____ Dataset content

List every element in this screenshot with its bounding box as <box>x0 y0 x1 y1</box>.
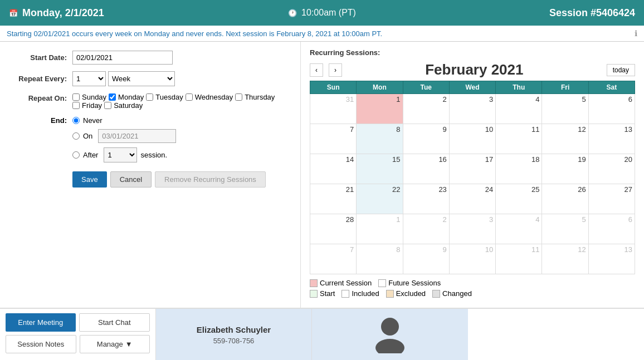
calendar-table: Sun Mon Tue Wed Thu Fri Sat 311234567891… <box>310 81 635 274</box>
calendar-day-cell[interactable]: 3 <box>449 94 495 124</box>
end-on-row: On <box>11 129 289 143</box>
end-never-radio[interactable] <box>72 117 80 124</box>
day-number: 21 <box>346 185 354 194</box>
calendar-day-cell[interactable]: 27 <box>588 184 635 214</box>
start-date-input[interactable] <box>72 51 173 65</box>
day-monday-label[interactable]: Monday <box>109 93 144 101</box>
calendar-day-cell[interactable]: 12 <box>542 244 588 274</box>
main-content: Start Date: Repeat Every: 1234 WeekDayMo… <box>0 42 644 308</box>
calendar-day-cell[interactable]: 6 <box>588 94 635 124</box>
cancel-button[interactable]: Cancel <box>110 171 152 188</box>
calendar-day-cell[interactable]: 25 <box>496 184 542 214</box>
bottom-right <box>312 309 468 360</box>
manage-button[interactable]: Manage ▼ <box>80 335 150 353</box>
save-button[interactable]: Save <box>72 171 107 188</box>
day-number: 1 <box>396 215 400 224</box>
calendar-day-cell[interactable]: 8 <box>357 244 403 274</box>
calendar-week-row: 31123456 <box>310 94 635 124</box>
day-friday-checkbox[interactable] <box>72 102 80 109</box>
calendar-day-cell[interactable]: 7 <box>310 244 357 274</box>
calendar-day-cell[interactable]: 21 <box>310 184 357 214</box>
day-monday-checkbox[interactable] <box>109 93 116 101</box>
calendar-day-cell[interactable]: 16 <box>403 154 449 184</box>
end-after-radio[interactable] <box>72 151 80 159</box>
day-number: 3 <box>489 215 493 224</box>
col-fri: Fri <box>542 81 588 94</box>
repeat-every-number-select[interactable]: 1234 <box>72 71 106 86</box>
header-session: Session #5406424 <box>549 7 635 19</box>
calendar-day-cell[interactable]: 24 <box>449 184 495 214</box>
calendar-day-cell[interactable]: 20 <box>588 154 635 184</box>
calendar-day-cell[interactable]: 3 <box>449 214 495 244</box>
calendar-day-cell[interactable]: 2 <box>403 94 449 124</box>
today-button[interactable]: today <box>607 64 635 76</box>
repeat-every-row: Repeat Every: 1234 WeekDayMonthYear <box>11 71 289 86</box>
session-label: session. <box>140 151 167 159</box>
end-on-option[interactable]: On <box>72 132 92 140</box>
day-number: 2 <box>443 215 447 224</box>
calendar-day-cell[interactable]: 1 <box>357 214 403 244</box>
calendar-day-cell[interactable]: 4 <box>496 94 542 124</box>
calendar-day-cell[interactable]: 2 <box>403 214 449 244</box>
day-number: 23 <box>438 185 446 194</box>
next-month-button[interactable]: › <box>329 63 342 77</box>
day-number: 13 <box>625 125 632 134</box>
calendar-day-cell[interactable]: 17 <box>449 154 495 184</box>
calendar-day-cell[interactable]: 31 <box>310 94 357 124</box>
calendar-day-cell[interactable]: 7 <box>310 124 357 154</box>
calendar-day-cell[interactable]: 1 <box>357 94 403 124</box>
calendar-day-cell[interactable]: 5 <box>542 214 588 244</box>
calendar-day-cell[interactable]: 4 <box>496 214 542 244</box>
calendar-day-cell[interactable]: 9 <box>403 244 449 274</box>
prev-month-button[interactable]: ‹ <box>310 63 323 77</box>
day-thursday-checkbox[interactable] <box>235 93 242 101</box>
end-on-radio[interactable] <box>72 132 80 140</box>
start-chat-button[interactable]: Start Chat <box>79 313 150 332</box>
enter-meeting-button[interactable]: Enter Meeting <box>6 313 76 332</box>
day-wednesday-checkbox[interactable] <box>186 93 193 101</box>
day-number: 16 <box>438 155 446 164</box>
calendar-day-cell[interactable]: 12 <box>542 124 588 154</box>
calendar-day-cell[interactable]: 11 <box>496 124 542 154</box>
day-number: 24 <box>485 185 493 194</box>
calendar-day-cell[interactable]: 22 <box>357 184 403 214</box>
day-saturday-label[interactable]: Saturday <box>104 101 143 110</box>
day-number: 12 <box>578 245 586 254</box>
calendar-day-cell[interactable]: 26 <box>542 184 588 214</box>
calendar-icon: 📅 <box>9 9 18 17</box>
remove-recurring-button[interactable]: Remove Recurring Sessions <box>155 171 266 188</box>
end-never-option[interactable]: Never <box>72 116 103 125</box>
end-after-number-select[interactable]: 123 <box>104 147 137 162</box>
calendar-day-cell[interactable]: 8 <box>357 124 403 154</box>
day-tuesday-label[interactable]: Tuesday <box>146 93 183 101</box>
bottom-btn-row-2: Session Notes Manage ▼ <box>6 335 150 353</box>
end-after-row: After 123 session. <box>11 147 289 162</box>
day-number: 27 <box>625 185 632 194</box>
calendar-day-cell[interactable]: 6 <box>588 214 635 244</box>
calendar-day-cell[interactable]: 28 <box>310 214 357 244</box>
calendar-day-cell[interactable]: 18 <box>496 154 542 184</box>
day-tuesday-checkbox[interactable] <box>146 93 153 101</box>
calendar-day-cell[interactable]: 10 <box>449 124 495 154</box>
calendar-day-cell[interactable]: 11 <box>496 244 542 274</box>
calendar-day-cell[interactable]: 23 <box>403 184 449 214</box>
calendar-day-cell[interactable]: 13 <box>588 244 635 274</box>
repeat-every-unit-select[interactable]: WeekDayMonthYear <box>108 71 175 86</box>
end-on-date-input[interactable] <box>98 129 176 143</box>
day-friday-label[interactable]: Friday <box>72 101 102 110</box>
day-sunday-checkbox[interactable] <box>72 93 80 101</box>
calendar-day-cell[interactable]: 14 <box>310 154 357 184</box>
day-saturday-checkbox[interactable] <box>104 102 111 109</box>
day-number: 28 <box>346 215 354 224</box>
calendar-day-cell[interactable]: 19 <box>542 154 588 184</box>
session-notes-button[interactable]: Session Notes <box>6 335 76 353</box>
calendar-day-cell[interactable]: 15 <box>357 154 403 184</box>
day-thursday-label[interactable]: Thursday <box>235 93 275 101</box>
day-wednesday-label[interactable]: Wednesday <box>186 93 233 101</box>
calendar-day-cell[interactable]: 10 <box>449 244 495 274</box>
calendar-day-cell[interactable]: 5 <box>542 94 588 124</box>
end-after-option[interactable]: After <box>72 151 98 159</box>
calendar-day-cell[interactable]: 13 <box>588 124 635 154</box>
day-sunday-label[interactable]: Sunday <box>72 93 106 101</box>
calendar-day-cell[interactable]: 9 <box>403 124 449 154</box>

________
____ Dataset content

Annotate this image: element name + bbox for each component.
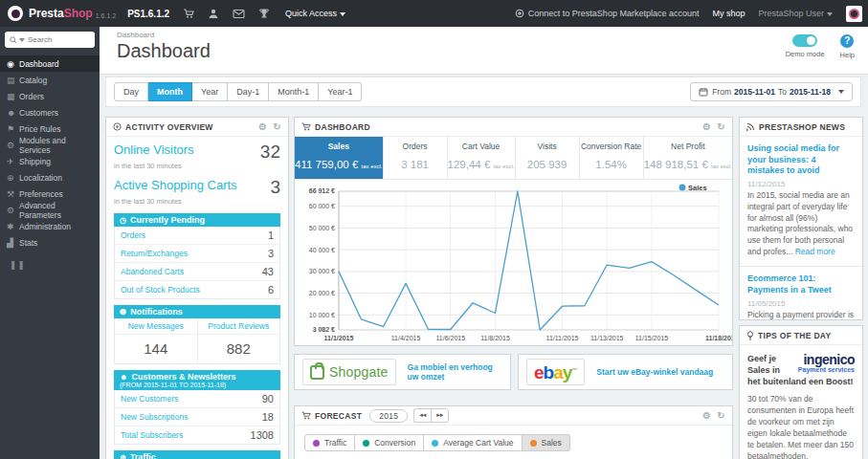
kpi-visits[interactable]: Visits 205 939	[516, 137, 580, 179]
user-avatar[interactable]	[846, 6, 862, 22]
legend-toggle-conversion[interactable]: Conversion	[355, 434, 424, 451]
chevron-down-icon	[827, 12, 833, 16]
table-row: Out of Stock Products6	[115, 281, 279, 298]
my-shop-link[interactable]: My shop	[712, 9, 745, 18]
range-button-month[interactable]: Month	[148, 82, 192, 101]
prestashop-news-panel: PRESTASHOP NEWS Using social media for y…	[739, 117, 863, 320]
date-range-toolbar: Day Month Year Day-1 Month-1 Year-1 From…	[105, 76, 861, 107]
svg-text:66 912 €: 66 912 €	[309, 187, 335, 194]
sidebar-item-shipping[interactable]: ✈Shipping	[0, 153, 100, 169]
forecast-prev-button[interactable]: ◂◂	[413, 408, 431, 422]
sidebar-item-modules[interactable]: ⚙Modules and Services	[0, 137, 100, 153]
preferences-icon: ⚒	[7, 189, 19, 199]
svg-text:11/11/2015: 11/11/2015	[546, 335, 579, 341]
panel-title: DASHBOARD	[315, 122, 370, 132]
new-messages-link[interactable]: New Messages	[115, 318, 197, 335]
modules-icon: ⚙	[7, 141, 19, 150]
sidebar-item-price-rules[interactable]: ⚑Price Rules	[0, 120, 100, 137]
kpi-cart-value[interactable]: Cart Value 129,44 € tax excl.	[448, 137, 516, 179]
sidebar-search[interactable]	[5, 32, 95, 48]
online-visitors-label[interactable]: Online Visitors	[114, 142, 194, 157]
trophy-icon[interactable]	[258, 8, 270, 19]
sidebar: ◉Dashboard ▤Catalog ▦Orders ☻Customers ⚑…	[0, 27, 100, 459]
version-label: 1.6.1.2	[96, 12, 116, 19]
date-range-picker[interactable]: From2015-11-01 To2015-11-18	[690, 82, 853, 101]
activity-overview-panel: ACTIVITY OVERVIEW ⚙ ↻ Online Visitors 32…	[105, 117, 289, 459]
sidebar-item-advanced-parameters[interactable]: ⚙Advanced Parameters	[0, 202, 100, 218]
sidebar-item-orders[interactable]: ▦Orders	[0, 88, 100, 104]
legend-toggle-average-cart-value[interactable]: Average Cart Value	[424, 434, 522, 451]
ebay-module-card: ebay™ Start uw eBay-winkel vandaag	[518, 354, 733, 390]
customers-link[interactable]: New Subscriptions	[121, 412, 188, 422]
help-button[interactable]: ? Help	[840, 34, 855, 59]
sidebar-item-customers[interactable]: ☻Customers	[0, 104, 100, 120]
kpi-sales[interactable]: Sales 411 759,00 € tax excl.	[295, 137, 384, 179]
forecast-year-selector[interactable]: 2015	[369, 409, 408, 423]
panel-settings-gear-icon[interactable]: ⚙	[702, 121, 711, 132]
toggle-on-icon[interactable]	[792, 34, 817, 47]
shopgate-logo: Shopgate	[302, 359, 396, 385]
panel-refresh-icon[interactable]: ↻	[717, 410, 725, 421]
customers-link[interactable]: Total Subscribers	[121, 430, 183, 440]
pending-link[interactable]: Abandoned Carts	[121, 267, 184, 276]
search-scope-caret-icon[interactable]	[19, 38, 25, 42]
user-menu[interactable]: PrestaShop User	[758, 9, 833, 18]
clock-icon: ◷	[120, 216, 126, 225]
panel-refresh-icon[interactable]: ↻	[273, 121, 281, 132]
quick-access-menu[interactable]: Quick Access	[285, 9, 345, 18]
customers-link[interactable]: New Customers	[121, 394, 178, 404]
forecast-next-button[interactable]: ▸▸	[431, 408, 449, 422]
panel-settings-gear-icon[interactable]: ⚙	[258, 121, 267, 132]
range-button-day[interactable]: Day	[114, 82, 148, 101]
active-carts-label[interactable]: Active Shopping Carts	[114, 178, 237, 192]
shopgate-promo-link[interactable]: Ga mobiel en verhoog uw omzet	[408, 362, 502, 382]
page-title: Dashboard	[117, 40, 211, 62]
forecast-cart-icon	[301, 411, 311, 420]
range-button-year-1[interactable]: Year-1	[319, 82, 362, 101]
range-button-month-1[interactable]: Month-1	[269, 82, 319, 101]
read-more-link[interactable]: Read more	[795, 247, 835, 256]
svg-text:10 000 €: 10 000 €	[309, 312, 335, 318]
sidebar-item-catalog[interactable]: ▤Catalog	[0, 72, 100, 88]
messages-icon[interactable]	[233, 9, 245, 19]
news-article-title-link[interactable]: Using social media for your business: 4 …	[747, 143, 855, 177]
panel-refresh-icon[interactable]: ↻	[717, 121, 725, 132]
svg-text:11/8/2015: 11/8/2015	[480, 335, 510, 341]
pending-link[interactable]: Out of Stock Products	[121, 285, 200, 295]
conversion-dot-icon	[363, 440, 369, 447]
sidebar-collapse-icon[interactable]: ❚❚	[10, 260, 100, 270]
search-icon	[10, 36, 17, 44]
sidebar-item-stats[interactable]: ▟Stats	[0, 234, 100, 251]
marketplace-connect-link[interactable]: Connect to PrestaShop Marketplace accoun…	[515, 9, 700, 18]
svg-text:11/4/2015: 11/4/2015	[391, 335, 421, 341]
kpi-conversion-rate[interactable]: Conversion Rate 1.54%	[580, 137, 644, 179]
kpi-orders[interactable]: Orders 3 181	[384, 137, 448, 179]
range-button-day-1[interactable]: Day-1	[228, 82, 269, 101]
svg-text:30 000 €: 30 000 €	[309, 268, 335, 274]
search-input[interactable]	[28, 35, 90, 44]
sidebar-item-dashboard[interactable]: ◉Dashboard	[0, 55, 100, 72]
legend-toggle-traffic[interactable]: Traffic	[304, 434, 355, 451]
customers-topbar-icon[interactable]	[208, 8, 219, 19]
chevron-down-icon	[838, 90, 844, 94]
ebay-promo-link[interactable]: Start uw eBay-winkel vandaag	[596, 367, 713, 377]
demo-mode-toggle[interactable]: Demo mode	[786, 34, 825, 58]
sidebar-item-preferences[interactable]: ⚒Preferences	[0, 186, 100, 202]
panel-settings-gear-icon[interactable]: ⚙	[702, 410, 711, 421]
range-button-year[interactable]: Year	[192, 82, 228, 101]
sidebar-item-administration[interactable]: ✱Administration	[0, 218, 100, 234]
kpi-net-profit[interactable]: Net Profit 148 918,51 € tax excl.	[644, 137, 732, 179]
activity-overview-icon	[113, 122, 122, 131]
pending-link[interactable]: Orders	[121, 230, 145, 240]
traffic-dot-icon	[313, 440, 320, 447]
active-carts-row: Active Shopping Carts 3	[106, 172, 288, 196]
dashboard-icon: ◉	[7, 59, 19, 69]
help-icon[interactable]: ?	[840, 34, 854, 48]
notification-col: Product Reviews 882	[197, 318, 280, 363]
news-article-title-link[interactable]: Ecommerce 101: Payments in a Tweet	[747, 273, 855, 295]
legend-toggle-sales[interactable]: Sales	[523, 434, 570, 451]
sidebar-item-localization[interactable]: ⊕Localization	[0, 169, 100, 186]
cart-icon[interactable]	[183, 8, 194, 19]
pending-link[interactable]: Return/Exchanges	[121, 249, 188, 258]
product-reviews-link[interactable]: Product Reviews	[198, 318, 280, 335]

________

List all lines from the entries that include the word "checkbox".

day-friday-checkbox[interactable] <box>72 102 80 109</box>
day-monday-checkbox[interactable] <box>109 93 116 101</box>
day-thursday-checkbox[interactable] <box>235 93 242 101</box>
day-wednesday-checkbox[interactable] <box>186 93 193 101</box>
day-tuesday-checkbox[interactable] <box>146 93 153 101</box>
day-sunday-checkbox[interactable] <box>72 93 80 101</box>
day-saturday-checkbox[interactable] <box>104 102 111 109</box>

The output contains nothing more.